The cycle has now come to my house because my oldest son feels that he may bully his younger brother.  It's becoming a learned behavior.  I do punish him for acting the way he does towards his brother.  He does get the point of the punishment.  He just wants the bullying to stop.  He wants to make friends.

How can I help him this year?

Distraught Parent.
 
August 16, 2005, 1:59 pm CDT

08/16 Bullies

I have a 16 and 12 year old boys. Both have been bullied in school, my 12 year old lets the kids know he will not have it and lets teachers and principal know. My 16 is different he is 6'1 and is a big boy. Last year he was having problem's with some boys at school and told me he was trying to handle it on his own. I thought  it was under control until he called my husband one day and was hysterical (he was on his cell phone) 7 boys has detained him to let him know he was never going to see his parents again after school and he got away and they followed him. He was grabbed again and they told him he will not go home ever again. A principal walked by and did nothing , the kids let go and he called us. I was at the school within 3 min, the vice-principal said I really don't have time for this and she was told to make time.  My son has never been in trouble in school and was known by the staff as a very polite boy. I told them I wanted something done, the boys had admited to doing this, I was told by the vice principal they really aren't bad kids and they should not be punished. I took my son out of school for 2 weeks and made a big stink and the kids were punished. They did not want dto punish these boys due to the fact they were football players, this is wrong. I f these were good kids they would not have to gang up as a group of seven to attack someone. This was all over the fact that my son would not acknowledge to fight them. I want kids to be held accounatable for there actions, I do know 2 of these boys parents were very shocked and made there boys apologize to him. My son know we will not tolerate bullies and I will fight with every breath I have. We I drop them off at school, I want to know there safe and I will see them again. Thank you for doing the show, both of my boys watched and had alot of good comments.
 
August 16, 2005, 2:00 pm CDT

What if the teachers are the bullies?

There is a teacher in our school district that is the subject of a law suit for bullying a student...this lawsuit is still ongoing after 5 years with the school district and school administration unsuccessfully trying to be removed from the suit.  This teacher happened to be my son's Phys Ed teacher this past school year in the 6th grade - my son knew nothing of the lawsuit and I only knew about it because I was involved in a program to bring a bullying expert (Dr. Allen Beane - he is very good, by the way)- to conduct assembly programs at the school and the family that filed the lawsuit contacted me because they wanted some information about the speaker (they have since moved out of our district) - my son informed me toward the end of the year that this teacher makes fun of the kids that are not very athletic and they all laugh at the students he is making fun of.  Needless to say I had some advice for my son that was alot like what Jay McGraw was speaking about today - 1.  It is not OK to laugh along with the teacher - you need to say to the student "It's OK, he shouldn't be saying those things" 2.  Say to the teacher -"That is not funny and you shouldn't be saying those things" 3.  Leave the class immediately and report the incident to the principal or asst.  principal. 
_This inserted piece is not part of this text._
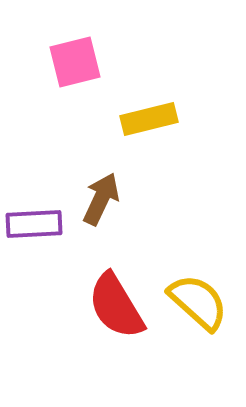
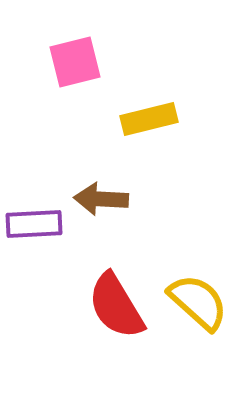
brown arrow: rotated 112 degrees counterclockwise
 I also went in to speak to the principal about my son's comment - the principal did not know I knew about the lawsuit and told me "That's funny, we have never had any complaints about this teacher." 
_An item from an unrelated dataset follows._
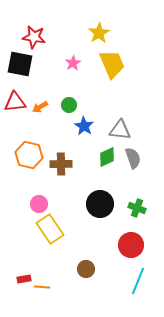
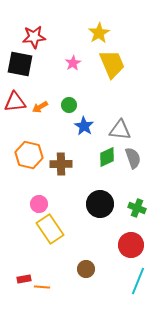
red star: rotated 15 degrees counterclockwise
When I told him I knew about the lawsuit - of course, he got very defensive and told me the teacher doesn't drink or smoke and comes from a good family and the lawsuit is not over yet.  He really didn't seem to get it and I informed him what I had instructed my son to do in the event this ever happens again.  I told him I may be wasting my breath but that is what I told my son to do and I expect his support.    

All I got from the principal were excuses and rationalizations.  There is alot more to the story but I just wanted to get this off my chest because there are alot of adult bullies out there using intimidation tactics on our children as well.  Maybe there could be a show on thisl 

 
August 16, 2005, 2:00 pm CDT

It was once me!!!

  

Tess, I have been there and I continue to go through it each day.  I am 22 and I have been bullied since about the 4th grade. Guys used to take the metal part of the ruler and get it hot and stick it to my arm. I am very over weight but I don't let that stop me. I believe that everything you indure makes you stronger if you have the will power and the HELP to get through it. I want you to know that you are not alone. Please remember one thing though you have to be strong for your self and help make a difference because someone somewhere is getting it twice as hard. What I am saying is be a role model to them as I am trying to be to you show them you are not a quiter and keep right on moving. I hope something that I have said has helped you and anyone reading it. Please email me if you would like to talk I am willing to reach for you if you are willing to reach out. My eamil address is    party2000art@yahoo.com. 

  

Thank you and remember God loves you, 

  

Misty from Tennnessee 

 
August 16, 2005, 2:02 pm CDT

Bullied Granddaughter

This is a letter I sent to our local school board and for which I am awaiting a reply. Sirs/Madams: During the Spring semester of 2005, our grandaughter, who was having a difficult time at home with her mother and stepfather and doing poorly in school, came to live with us (Grandmother and Grandfather) in order to attend ?????? schools. After several months, her grades were significantly improved and her mental attitude was much improved. Unfortunately, a group of minority girls at ????????? high school decided they didn't want her there and began threatening her. It eventually evolved into physical assault against her. (At least once in the presence of a teacher.) When the high school staff wouldn't / couldn't resolve the situation, she chose the lesser of two bad situations and returned to her mother and stepfather in lieu of having her life threatened. When we attempted to learn why the staff at Southeast wasn't able to resolve the problem, we were told they couldn't discuss it. They knew we were removing her from school and they knew the reason but to add insult to injury, they reported her as being truant and we had to explain it to the district attorney's office. The saddest part of the entire situation is that she is once again making poor grades, is miserable and is surely making her mother and stepfather miserable. I feel we are owed an explanation by someone as to why that situation couldn't be resolved. Is USD ??? policy ???? just so many words? Apparently so-a group of words to satisfy a board of education directive . A wonderful young girl's education may have become compromised beyond repair which may follow her the rest of her life.
 
August 16, 2005, 2:02 pm CDT

Bullies

I was just stumped about the parents of these bullies letting their kids treat other kids this way and worse stick up for them doing so.  I worry about my son being bullied.  After watching this show I am going to have a little talk with him tonight about being bullied and being a bully.  I would also just like to say to the wonderful kids on the show today, hang in there.  You will grow up into beautiful people, because you already are, and you'll look back on your school years and you will know that you won.  I got encouraged to do something about bullies in my son's school after watching this show and I hope other parents do the same.   

Best of luck to you kids, you are in my prayers.